Of course, Steven Spielberg is a far superior filmmaker than Mercy director Timur Bekmanbetov. And even though Tom Cruise was on the early downslide of his acting career by the time Minority Report was made, he was still much better than Chris Pratt is here.

This is not to say that Chris Pratt cannot act – check out his old work in Parks and Recreation – but he has spent so much of the past decade or so trying to be a blockbuster action hero that his character acting has little nuance or humanity left in the tank. At this point he has just a couple of dramatic modes – angry-but-heroic and tortured – and while he does those well, it makes for a very flawed hero. How is the audience supposed to show empathy for his apparently unfair circumstances if his character is so hard to warm up to?

And that whole “near future” proviso…. The storyline of Mercy starts a mere three years in the future (2029), making the hard-to-buy-anyway changes in technology, world events and simple procedures of law nearly impossible to believe. I get that AI is making changes in leaps and bounds that are stunning, but there is no way that the world will change so profoundly in a matter of a few years. Just on a basic storytelling front, had they simply changed the narrative to make it take place maybe 20-30 years in the future, it would be much easier to buy into what Mercy is trying to sell.

It also doesn’t help that the storyline is so predictable that you fully know who the bad guy (or bad guys) will be halfway into the narrative, even though they are presented as upstanding and supportive friends or colleagues of the accused. Of course, the fact that at least one of them has a motive which is highly coincidental at best, far-fetched at worst, does not help things either.

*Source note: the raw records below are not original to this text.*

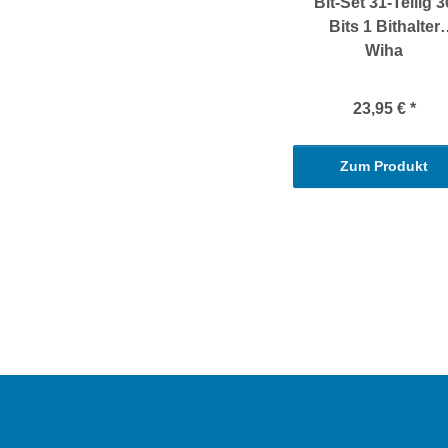
Bit-Set 31-Teilig 3
Bits 1 Bithalter
Wiha
23,95 €
*
Zum Produkt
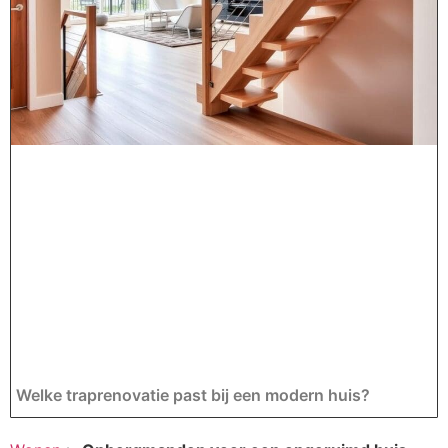
Welke traprenovatie past bij een modern huis?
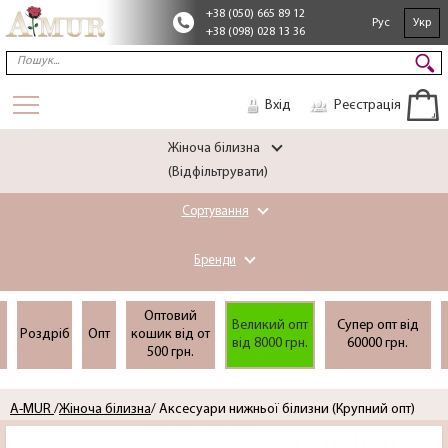
+38 (050) 665 89 12
Рус
Укр
+38 (098) 028 13 36
Вхід
Реєстрація
Жіноча білизна
(Відфільтрувати)
Сортування
Бренди
Оптовий
Великий опт
Супер опт вiд
Роздріб
Опт
кошик вiд от
вiд 8000 грн.
60000 грн.
500 грн.
A-MUR
/
Жіноча білизна
/ Аксесуари нижньої білизни (Крупний опт)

Most of Mercy is set in one huge room, where the supercop is held on trial for the killing of his wife by an AI judge – played with suitable stiffness by Rebecca Ferguson. The trial is portrayed as a high-tech affair where details of the crime are quickly revealed with free-floating apps, search engines, Facetime calls and apparent full access to every surveillance camera and cell phone in the Los Angeles area.

Honestly, it’s a hyperactive form of filming which is sometimes cool but more often distracting. This annoying factor is particularly noticeable in a scene where an explosion is witnessed on a cell phone feed, and it appears that the whole courtroom is a raging inferno. While that may be somewhat cool visually, it makes no narrative or even technological sense.

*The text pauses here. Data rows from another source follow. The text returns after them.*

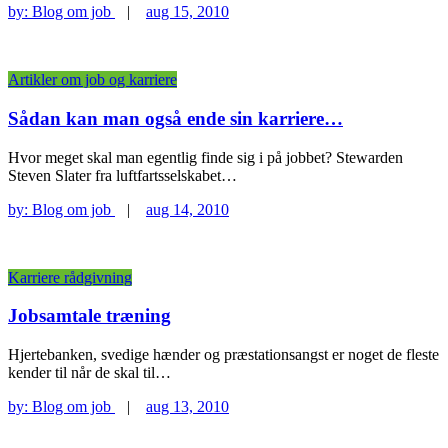
by:
Blog om job
|
aug 15, 2010
Artikler om job og karriere
Sådan kan man også ende sin karriere…
Hvor meget skal man egentlig finde sig i på jobbet? Stewarden
Steven Slater fra luftfartsselskabet…
by:
Blog om job
|
aug 14, 2010
Karriere rådgivning
Jobsamtale træning
Hjertebanken, svedige hænder og præstationsangst er noget de fleste
kender til når de skal til…
by:
Blog om job
|
aug 13, 2010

Also, the ability to find any piece of evidence on demand at the click of an app makes Mercy feel like a bit of a cheat as a mystery, which despite all the high-tech bells and whistles and hyperactive action sequences, the film is essentially supposed to be. And the rationing out of that evidence – for example a sound not heard on a camera recording the first time we see it, but later heard on that very same recording, or the possible outline of a face in a brief shot of a darkened staircase – just gives the feeling that the evidence is being parceled out selectively for narrative purposes only.

By the time that the plot devolves into a frantic high-speed chase through the streets of LA – watched in an immersive Cinerama shot which places the courtroom right in the middle of the action – Mercy has lost any sense of realism at all. Hell, at one point a police car loses control and drives over an inexplicable ramp on the side of an LA street. That old trick hasn’t been used since the glory days of Hal Needham. I’m shocked that the car didn’t drive through a fruit stand.

You may even buy into it if you shut off your head. There are enough fun action sequences that you may feel rewarded for just surrendering to Mercy. But if you give Mercy even cursory thought, it collapses like a house of cards.